2. Each disk receives its own data I which is then encoded by CRC 32 codec. 3. The encoded data stream from CRC 32 codec are encoded again by L2 RS-codes codec and stored in the disks. Thus, the RS-PC encoding is finished. When a system reads data from disks into cache, all data will be checked by CRC 32 codec and decoded by L2 RS-codes codec. The decoding procedure at the disk level is as follows: 1. The data in each disk are decoded and corrected by its own L2 RS-codes codec. 2. The decoded data stream from each L2 RS-codes codec are decoded again by its own CRC 32 codec. Finally, if the quantity of errors is greater than the error-correcting capacity of L2 RS-codes codec, the CRC 32 codec can detect the errors and report to the system level, so this disk is marked as an erasure at the system level. This strategy will enhance the system reliability and increase the data access speed with less possibility to retry failure disk(s). This design provides support of double protection for the RAID system in real time.
Conclusion
This paper provides an example of coding to implement a RS code in redundant array of independent disks system in correcting single random error and double erasures. There are new directions such as the small write module and higher correction capabilities for the design of a RS-RAID system. As a result, the proposed RS-RAID system has the following advantages: 1. Expandable design: As the design of RAID-6, this paper does not only propose a solution for dual disks failure, but also adopt the PGZ algorithm to correct less than six or seven errors. 2. Integrated concept: This system presents a unified RSPC concept to partite the system into dual levels of abstract/structure. Thus, the modules at the disk level mainly deal with burst or random errors in disks, and the control of the system level does the correction for multiple failures of the system.
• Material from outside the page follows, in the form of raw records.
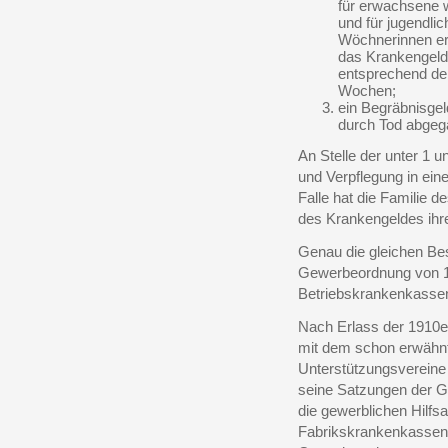
für erwachsene w
und für jugendlic
Wöchnerinnen er
das Krankengeld
entsprechend der
Wochen;
ein Begräbnisgel
durch Tod abgeg
An Stelle der unter 1 
und Verpflegung in ei
Falle hat die Familie d
des Krankengeldes ihr
Genau die gleichen Be
Gewerbeordnung von 19
Betriebskrankenkasse
Nach Erlass der 1910
mit dem schon erwähnt
Unterstützungsvereine 
seine Satzungen der 
die gewerblichen Hilfsa
Fabrikskrankenkassen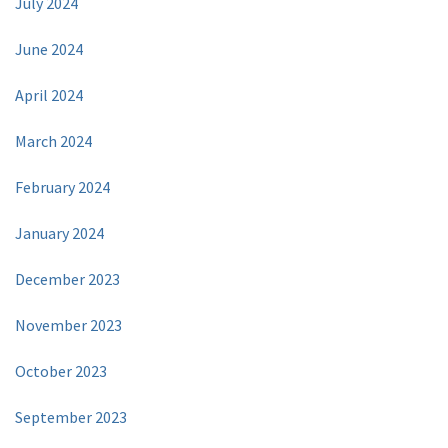
July 2024
June 2024
April 2024
March 2024
February 2024
January 2024
December 2023
November 2023
October 2023
September 2023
On the other hand, each disk may be a surface of disk so that a fault tolerant hard disk is produced. 3. Real-time updating capability: In regard to the applications for banks, stock markets, hospitals or military purposes, the system requires frequent transactions or updating of data/information. The small write module may support the system cache with a real time requirement and solve the frequent update operations in the RAID system with very low overhead. 4. Suitability for co-design: The proposed algorithm is suitable for both hardware and software designs of the modules in the applications of RS codes by using the finite field. The math of finite field belongs to modern algebra which has been largely applied to the applications of error correction code and cryptography. This suggests that the hardware modules will be integrated into the math processor in CPU of the future versions. The reliable control may be easily integrated into microcontrollers and general processors. 5. More applications: With the advantages from the expandability to the co-design of the system, this concept may extend its applications to most memory systems such as the flash memory, DRAM, and so on.